(Collected data)

%%

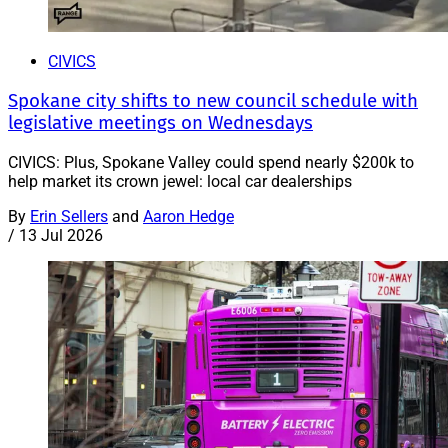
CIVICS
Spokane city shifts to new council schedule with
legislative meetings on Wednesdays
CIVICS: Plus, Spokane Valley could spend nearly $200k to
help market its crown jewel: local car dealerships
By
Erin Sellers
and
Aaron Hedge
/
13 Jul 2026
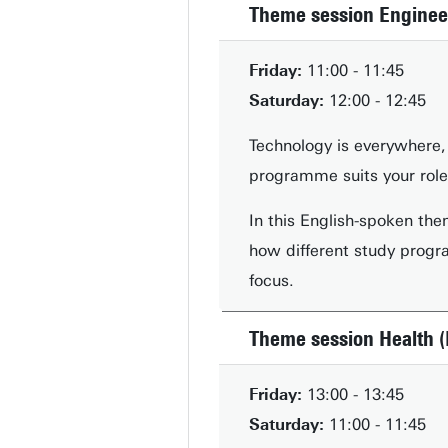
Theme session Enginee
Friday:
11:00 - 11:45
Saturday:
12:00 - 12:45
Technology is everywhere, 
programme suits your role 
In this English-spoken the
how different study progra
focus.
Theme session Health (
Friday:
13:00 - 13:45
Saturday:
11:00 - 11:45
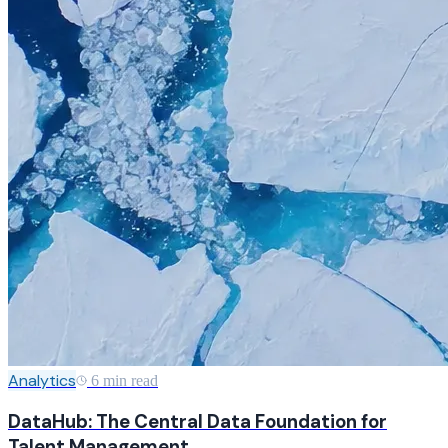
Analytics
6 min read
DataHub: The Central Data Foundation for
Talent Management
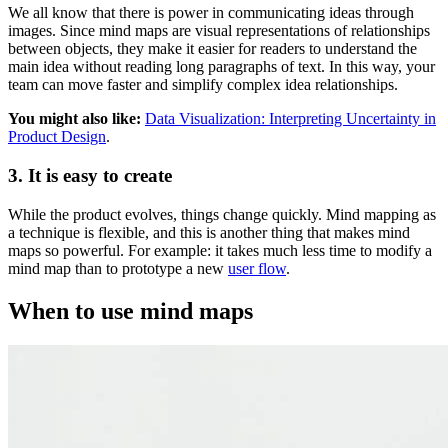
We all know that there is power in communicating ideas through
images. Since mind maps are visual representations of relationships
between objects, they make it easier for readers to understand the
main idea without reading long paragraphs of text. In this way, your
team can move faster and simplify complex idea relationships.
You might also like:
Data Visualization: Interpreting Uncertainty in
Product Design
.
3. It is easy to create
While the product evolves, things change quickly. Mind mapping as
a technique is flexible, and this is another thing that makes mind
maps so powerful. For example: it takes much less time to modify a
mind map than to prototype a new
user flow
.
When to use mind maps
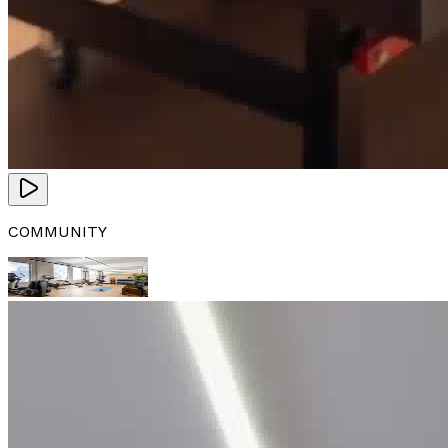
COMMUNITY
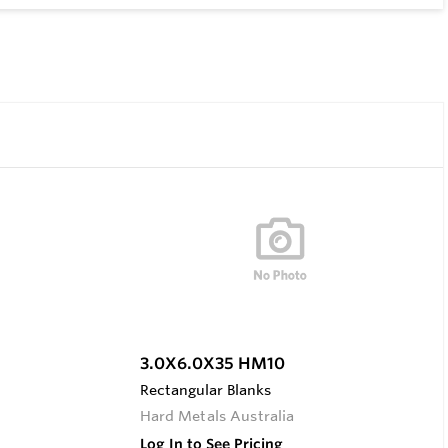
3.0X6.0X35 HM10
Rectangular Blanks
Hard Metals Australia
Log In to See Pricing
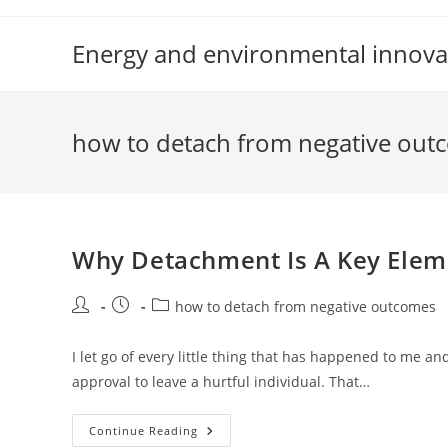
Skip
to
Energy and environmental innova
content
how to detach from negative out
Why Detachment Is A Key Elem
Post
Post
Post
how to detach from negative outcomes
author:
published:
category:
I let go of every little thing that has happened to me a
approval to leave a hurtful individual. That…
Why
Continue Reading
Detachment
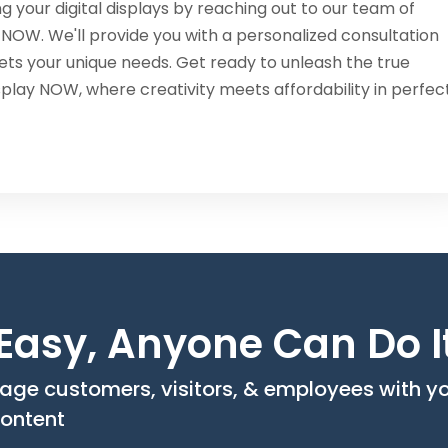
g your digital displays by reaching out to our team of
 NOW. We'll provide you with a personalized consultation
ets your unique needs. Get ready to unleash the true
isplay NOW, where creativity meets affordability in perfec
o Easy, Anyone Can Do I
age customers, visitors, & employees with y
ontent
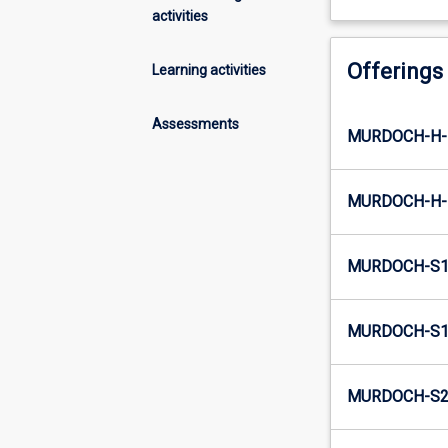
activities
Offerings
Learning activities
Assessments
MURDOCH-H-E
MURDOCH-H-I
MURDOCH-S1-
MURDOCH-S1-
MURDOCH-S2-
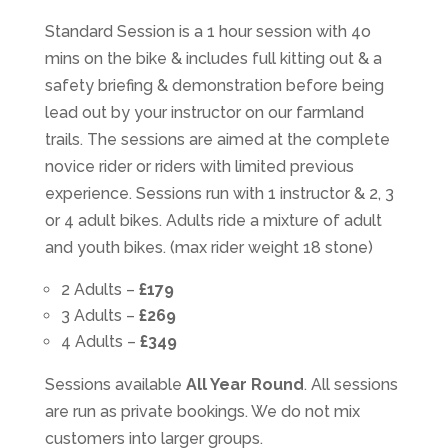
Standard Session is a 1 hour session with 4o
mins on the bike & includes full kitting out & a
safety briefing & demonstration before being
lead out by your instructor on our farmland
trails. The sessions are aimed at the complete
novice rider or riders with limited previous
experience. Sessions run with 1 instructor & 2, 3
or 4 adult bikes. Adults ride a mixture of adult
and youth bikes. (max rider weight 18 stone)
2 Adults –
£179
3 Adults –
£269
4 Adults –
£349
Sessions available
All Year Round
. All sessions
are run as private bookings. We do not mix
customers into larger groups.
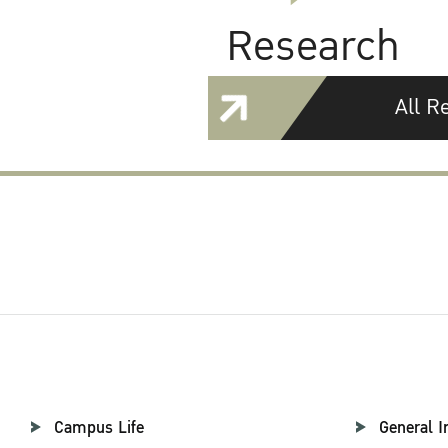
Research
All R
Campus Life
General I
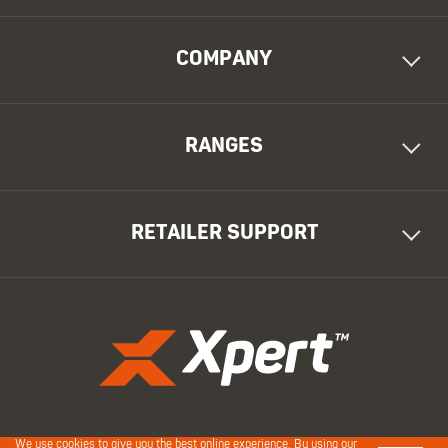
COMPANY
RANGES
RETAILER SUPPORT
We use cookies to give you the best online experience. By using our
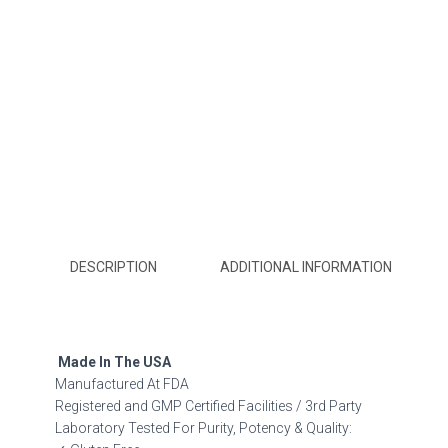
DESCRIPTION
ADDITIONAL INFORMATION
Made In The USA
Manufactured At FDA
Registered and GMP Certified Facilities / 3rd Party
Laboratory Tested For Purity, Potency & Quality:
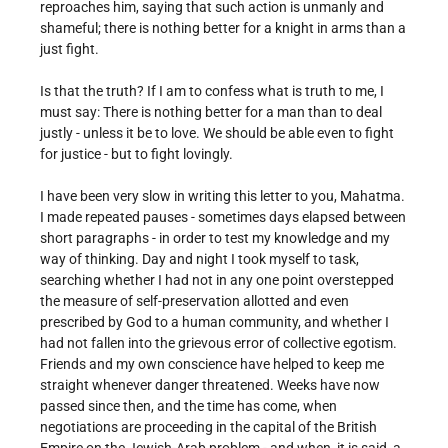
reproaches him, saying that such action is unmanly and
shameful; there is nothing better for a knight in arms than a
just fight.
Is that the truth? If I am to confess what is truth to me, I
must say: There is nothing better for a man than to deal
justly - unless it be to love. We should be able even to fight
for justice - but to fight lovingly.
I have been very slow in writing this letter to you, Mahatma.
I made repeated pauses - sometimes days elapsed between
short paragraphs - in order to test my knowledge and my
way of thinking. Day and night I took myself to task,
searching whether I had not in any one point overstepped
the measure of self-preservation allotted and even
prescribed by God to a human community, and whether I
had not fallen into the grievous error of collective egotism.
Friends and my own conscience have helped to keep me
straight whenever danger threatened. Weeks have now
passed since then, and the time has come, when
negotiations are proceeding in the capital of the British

%%
%%

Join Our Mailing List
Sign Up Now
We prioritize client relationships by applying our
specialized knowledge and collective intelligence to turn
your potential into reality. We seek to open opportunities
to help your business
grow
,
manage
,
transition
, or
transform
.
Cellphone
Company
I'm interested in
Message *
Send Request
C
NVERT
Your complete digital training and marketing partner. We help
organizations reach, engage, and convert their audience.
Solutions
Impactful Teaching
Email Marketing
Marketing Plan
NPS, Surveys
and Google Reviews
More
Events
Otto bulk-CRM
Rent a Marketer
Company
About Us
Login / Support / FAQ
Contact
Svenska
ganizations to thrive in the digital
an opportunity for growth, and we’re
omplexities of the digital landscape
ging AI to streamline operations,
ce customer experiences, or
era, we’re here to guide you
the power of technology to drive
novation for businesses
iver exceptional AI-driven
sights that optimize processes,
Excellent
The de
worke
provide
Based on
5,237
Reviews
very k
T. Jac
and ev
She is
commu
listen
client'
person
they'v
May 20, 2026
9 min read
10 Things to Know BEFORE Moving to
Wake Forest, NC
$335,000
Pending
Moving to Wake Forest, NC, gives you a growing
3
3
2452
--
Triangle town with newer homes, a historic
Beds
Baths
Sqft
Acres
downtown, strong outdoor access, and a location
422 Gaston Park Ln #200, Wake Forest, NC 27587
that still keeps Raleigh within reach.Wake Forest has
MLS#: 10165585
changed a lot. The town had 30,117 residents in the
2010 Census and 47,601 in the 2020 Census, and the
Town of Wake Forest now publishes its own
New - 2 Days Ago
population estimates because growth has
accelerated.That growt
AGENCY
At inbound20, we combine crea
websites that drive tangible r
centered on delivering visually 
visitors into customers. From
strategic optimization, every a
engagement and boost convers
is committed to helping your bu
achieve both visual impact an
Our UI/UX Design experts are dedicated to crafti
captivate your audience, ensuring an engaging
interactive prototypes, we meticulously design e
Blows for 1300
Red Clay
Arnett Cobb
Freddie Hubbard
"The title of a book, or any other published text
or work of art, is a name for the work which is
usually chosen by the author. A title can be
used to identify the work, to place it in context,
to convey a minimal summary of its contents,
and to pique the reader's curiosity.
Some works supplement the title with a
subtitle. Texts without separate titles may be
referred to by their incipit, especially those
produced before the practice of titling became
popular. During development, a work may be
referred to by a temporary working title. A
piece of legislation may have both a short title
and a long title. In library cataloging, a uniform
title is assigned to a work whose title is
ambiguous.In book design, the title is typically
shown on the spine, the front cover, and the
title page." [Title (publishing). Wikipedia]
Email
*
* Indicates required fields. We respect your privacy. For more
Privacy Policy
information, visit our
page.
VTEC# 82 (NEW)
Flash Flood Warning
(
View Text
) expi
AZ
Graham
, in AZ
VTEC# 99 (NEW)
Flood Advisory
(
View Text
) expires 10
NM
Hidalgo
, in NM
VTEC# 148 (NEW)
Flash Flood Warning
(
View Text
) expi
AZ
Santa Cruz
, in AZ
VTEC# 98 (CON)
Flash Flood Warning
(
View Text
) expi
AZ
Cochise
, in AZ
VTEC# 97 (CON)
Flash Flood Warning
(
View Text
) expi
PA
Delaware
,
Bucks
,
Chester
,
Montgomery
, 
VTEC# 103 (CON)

%%
%%

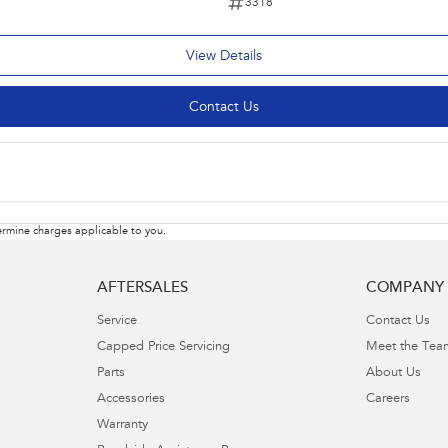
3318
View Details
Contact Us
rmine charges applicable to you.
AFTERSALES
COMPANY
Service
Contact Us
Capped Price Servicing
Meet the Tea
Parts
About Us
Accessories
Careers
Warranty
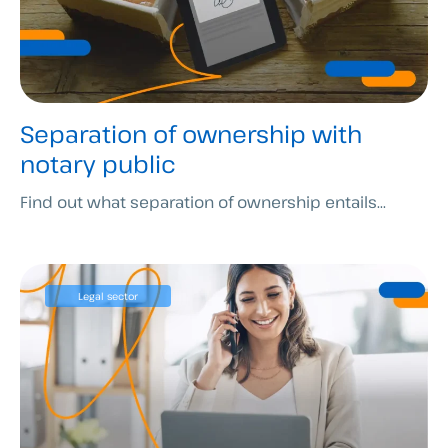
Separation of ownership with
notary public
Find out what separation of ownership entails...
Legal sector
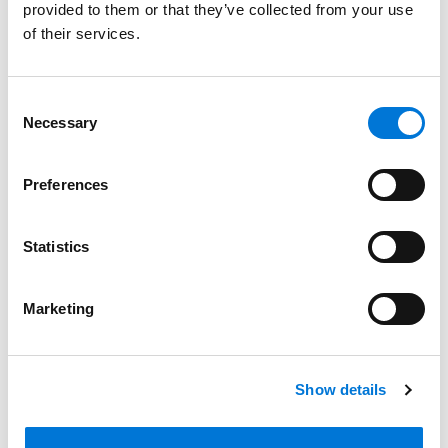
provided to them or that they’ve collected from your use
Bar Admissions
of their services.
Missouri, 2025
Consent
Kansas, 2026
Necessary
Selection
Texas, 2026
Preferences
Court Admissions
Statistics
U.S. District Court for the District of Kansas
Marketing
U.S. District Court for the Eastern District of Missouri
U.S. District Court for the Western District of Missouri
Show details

%%

● **Assignment**
Reply with the count alone: how many lines of the records contain the string "nothing"?

● **Solution for this task**
2